# Lotion Bars are sticky



## sarahlockard (Sep 26, 2012)

I had gotten a recipe off online for lotion bars. It was equal parts bees wax, coconut oil, oil and 1 tsp. Vitamin E. I made them, and when I put them on my skin, they feel sticky? Is this normal? How can I change it?


----------



## Genny (Sep 26, 2012)

Instead of using coconut oil and another oil, I'd use 1/3 beeswax, 1/3 oil and 1/3 butter.


----------



## sarahlockard (Sep 26, 2012)

1/3 cup? and could I use the coconut oil as the oil in the recipe?


----------



## Genny (Sep 26, 2012)

1/3 as in a third of the recipe. (1 part beeswax, 1 part butter and 1 part oil)  I'd do small recipes at first so you don't end up wasting ingredients on batches that you don't like.   
Yep, you can use the coconut oil.


----------



## Flameflightcc (Sep 26, 2012)

Yes definitely add a butter...it keeps it softer and melts into your skin better.


----------



## sarahlockard (Sep 26, 2012)

Okay I just tried the "Sticky" Lotion bar I made on my skin right after the shower and it didn't glide on at all. Should I keep the vitamin E in the recipe also? And I just got some Shea butter to put into the new batch! Also I was doing 3oz of each ingred. in the last recipe (3oz bees wax 3oz oil and 3oz coconut oil) Should I keep that same oz. in the next batch?


----------



## Lindy (Sep 27, 2012)

You can keep the vitamin e in it but as the others have said you need to make this 1 part beeswax, 1 part butter (and it should be a soft butter like shea or mango - cocoa butter is really hard and you would need to reduce the amount of beeswax used) and then 1 part soft oils which can be your coconut oil and vitamin e.

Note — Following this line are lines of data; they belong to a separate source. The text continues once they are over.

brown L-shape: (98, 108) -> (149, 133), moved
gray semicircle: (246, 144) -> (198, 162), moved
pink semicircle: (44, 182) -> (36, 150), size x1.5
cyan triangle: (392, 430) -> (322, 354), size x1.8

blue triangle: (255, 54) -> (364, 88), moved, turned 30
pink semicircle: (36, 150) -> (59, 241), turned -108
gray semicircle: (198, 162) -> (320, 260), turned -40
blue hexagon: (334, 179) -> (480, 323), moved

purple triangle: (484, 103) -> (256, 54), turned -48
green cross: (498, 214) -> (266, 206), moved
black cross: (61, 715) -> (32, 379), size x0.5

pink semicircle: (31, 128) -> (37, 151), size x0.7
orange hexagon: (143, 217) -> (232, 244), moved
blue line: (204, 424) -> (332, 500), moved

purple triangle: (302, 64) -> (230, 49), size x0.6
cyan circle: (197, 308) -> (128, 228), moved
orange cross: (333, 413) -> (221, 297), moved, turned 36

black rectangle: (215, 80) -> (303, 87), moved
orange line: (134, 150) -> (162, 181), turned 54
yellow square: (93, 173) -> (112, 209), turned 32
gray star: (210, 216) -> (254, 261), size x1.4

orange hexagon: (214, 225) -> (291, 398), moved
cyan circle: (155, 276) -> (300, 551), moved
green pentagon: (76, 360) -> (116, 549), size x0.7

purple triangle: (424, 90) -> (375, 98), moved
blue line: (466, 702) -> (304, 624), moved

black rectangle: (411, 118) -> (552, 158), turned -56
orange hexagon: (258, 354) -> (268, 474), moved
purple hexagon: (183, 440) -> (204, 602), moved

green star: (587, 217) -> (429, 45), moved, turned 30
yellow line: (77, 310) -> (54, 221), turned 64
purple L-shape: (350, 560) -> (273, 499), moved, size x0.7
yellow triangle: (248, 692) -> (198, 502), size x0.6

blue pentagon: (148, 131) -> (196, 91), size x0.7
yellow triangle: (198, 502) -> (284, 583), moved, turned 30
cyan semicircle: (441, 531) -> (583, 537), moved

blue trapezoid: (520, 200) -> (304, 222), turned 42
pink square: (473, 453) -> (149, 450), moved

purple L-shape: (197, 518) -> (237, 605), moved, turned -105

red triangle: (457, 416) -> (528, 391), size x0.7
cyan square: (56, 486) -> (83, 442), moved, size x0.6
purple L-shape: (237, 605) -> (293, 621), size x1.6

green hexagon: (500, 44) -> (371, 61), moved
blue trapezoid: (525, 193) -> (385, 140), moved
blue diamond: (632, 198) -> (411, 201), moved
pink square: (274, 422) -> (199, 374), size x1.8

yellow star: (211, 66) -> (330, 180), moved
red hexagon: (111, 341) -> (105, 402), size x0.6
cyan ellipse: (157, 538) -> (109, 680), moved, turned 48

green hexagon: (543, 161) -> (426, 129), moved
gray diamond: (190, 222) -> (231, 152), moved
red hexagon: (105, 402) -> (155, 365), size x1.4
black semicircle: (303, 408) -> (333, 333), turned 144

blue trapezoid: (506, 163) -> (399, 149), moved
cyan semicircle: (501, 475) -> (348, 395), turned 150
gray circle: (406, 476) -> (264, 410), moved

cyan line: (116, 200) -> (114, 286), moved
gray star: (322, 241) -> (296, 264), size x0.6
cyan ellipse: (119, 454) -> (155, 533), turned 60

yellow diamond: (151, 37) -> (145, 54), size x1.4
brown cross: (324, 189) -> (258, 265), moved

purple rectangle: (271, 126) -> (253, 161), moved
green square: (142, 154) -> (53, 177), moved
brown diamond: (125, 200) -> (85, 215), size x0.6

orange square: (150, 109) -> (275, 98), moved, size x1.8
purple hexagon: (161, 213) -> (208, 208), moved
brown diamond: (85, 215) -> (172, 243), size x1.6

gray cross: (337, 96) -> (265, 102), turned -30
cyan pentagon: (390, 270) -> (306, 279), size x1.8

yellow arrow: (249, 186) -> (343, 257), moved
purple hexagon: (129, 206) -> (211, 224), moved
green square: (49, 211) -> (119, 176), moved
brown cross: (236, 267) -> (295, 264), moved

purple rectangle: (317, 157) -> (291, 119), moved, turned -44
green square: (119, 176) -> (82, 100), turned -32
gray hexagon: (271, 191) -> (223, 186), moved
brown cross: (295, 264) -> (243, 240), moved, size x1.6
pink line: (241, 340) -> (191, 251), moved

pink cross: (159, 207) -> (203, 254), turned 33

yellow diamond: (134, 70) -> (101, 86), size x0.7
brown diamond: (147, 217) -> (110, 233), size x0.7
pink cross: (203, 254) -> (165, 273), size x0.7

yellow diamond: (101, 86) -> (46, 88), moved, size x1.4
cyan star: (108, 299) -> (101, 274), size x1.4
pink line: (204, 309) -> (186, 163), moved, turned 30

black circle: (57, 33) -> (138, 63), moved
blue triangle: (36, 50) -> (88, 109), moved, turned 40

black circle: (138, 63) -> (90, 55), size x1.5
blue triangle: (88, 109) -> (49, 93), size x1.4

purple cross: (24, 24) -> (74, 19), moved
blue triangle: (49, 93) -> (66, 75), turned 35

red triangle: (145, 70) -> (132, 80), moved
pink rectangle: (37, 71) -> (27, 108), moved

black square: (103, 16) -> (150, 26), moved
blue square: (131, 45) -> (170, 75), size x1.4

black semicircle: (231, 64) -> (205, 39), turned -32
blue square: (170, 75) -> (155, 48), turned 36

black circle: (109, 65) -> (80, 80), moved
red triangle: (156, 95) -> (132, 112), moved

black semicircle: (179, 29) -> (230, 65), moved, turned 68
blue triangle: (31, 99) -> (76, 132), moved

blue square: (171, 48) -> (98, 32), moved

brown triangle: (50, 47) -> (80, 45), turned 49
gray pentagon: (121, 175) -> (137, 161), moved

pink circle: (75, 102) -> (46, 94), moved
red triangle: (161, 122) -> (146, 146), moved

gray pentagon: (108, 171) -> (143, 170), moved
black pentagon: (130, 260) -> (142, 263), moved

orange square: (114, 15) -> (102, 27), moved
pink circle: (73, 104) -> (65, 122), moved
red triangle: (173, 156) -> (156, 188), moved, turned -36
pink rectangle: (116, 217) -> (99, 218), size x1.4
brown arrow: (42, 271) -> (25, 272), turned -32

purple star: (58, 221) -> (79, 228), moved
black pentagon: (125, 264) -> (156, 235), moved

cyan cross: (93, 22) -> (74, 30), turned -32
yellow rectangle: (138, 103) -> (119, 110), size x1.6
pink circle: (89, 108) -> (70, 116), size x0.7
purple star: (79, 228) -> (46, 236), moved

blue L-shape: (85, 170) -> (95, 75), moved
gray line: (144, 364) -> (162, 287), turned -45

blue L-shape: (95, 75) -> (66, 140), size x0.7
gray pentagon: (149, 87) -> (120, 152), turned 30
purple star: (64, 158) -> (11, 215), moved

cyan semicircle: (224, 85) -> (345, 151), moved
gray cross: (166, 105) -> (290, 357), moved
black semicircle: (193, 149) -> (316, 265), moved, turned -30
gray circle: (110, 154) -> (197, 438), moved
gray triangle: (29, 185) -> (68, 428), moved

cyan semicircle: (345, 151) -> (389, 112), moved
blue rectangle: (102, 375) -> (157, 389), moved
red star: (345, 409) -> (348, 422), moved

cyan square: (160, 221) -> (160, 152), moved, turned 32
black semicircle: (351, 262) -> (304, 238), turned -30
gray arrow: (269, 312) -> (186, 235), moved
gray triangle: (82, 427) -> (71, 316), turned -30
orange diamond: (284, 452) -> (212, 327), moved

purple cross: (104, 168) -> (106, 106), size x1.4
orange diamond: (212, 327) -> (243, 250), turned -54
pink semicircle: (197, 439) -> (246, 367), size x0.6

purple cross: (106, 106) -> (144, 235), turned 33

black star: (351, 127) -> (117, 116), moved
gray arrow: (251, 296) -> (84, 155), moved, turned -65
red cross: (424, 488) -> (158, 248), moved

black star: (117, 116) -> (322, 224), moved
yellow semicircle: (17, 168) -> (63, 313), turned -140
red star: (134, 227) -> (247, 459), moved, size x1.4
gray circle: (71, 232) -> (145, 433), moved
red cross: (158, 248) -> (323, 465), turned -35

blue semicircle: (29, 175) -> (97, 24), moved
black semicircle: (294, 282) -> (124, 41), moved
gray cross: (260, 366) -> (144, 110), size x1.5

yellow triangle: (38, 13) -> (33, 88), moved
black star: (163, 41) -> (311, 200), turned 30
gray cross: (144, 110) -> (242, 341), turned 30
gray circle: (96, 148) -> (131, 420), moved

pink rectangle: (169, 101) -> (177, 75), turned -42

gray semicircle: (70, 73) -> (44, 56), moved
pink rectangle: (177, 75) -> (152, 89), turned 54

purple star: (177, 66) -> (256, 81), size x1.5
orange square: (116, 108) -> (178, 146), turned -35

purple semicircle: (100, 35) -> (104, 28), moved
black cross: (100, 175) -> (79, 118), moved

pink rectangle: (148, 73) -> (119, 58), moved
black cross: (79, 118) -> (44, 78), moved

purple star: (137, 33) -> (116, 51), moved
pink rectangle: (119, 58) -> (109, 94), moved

Does that make sense?  If you do want to use cocoa butter then you would need to have your formula look like this:


20% Beeswax
30% Cocoa Butter
50% Soft Oils

Cheers


----------



## sarahlockard (Sep 28, 2012)

Thank you guys so much! I re melted the bars i already had and added the Shea Butter and they are great! Thanks lot!!


----------



## treegirl75 (Oct 1, 2012)

(Not trying to hijack), but I made a test batch lotion bars using 1oz. beeswax, 1oz. shea butter, 1oz. coconut oil, and 1 vitamin E capsule and mine is sticky too. I was thinking that it may be the shea butter, and was considering adding another ounce of beeswax and coconut oil. Any thoughts?


----------



## ClaraSuds (Oct 9, 2012)

Its the beeswax. Beeswax has a tacky texture like crayons that will prevent glide and also make your bar too hard to melt easily on contact with the skin. I always keep beeswax under 20% of any formulation. If your bar is too soft you need to add a hard butter, not beeswax. Beeswax is best used as a stiffener that prevents formulas from melting at room temperature rather than a main ingredient.  

I find cocoa butter to be incomparable for assisting glide. It creates a very creamy feel on the skin and glides like silicone.


----------